Numerical Monte Carlo Simulations to Evaluate the Influence That Spherical Nanoparticle Size and Arrangement Have on Interparticle Charge Transport across the Surface of Dye- and Cocatalyst-Modified Materials

Abstract

Mechanistic information underlying the function of illuminated mesoporous thin films of nanomaterials that contain distinct light-absorbing and electrocatalytic units can be gleaned from discrete-time random walk Monte Carlo simulations. These simulations bridge the length and time scales between individual electron-transfer events and ensemble behavior observed from bulk thin films. Most simulations are performed using models that simplify random mesoporous networks as isolated spherical nanoparticles. However, these simplifications may not provide sufficient detail to capture macroscopic experimental observations, especially when mesoporous nanomaterials consist of various geometries. Herein, we examine the role that the structure of the mesoporous thin film plays on the ability of photogenerated charges to accumulate on surface-confined redox-active electrocatalysts that require two redox events for turnover. We observe that the structure has a dramatic influence on the expected spectroscopic absorption anisotropy signal over time.
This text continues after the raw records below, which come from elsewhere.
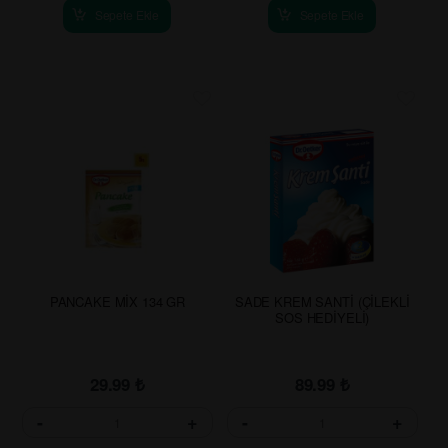
Sepete Ekle
Sepete Ekle
PANCAKE MİX 134 GR
SADE KREM SANTİ (ÇİLEKLİ
SOS HEDİYELİ)
29.99
₺
89.99
₺
-
+
-
+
We also observe that the yield for electrocatalyst turnover, as a function of the ratio of the electron-transfer time constant for self-exchange reactions and charge recombination time constant between the semiconducting mesoporous thin film and an oxidized/reduced surface-confined dye or electrocatalyst, is influenced by the total surface coverage of redox-active species. Structures consisting of spherical nanoparticles that are barely touching or partially necked are more effective at electrocatalytic turnover in the presence of vacant sites than discrete spherical nanoparticles or those that are arranged in a rodlike structure. Moreover, we show that the yield for electrocatalyst turnover is nearly independent of whether the simulations are performed on complex three-dimensional structures or simple two-dimensional planar grids. This discovery suggests that the added complexity of three-dimensional models may not be necessary to explain differences in electrocatalytic turnover yield in photoelectrochemical constructs containing surface-confined light-absorbing and electrocatalytic units.